I'm 36yrs old i have been with the same man since i was 16. We have been married for 13 yrs. We have four wonderful children 17,14,10,and 10. I no longer love him and everyday when i get home from work he picks fights with me. He is becoming a very different person from the man i meet 20 odd yrs ago.His words hurt he says he not turning the kids against me but they are acting as if i.m the enemy not there mother. I no longer want to be sexual with him, it is to the point that his touch makes my skin crawl. There is not another person in my life at this time. I need to know should i stay because of the children or leave and understand myself.


----------



## synthetic (Jan 5, 2012)

You have 4 teenagers in your household. Sometimes that's enough emotional weight to wreck the Empire Estate building. 

If you and your husband don't learn to detach from the daily ups and downs of their world, you will end up getting depressed and probably divorced.

Marriage counseling and Individual Counseling are a MUST for both of you.

If your husband is not seeing the problem and can't cooperate, you should seek IC yourself. 



> I no longer love him





> I no longer want to be sexual with him





> it is to the point that his touch makes my skin crawl


With the 3 facts above, how do you expect your husband to be the man he was 20 years ago?!!

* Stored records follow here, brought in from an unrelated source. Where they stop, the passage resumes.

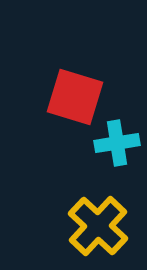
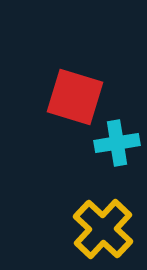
yellow cross: moved 5 px right, 3 px down
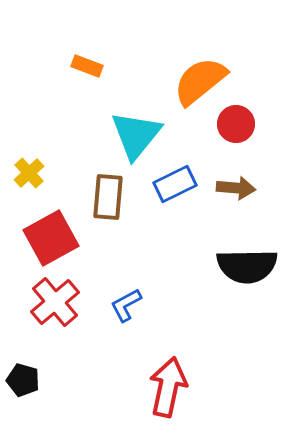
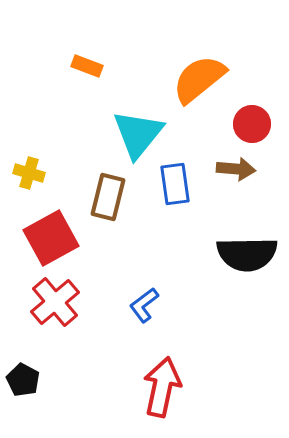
orange semicircle: moved 1 px left, 2 px up
red circle: moved 16 px right
cyan triangle: moved 2 px right, 1 px up
yellow cross: rotated 32 degrees counterclockwise
blue rectangle: rotated 72 degrees counterclockwise
brown arrow: moved 19 px up
brown rectangle: rotated 9 degrees clockwise
black semicircle: moved 12 px up
blue L-shape: moved 18 px right; rotated 9 degrees counterclockwise
black pentagon: rotated 12 degrees clockwise
red arrow: moved 6 px left
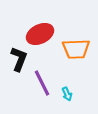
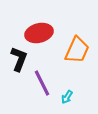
red ellipse: moved 1 px left, 1 px up; rotated 12 degrees clockwise
orange trapezoid: moved 1 px right, 1 px down; rotated 64 degrees counterclockwise
cyan arrow: moved 3 px down; rotated 56 degrees clockwise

Your share in the demise of your marriage is 50%. No less, no more. Own your part and then expect your husband to do the same after. Be the better, smarter and healthier person if you can(not just this time, but always).


----------



## carmelcandy (Sep 6, 2012)

i have set up counseling and he don't want to go so i'm going on Monday. i talk to my female and male friends and they cant help me understand when and where the break down happen. 
thank you
confused


----------



## synthetic (Jan 5, 2012)

carmelcandy said:


> i have set up counseling and he don't want to go so i'm going on Monday. i talk to my female and male friends and they cant help me understand when and where the break down happen.
> thank you
> confused


Your goal should be to learn about aspects of your personality that contributed to the failure of your marriage. Your husband might do the same in the future, but that's not your concern right now. OWN YOUR PART.

Friends are not there to help you understand your internal issues. They're there for emotional support. 

Aside from support, you need enlightenment and self-awareness. Your friends can't help you with that. Only YOU can. 

Read, think and seek counseling. Lead by example.


----------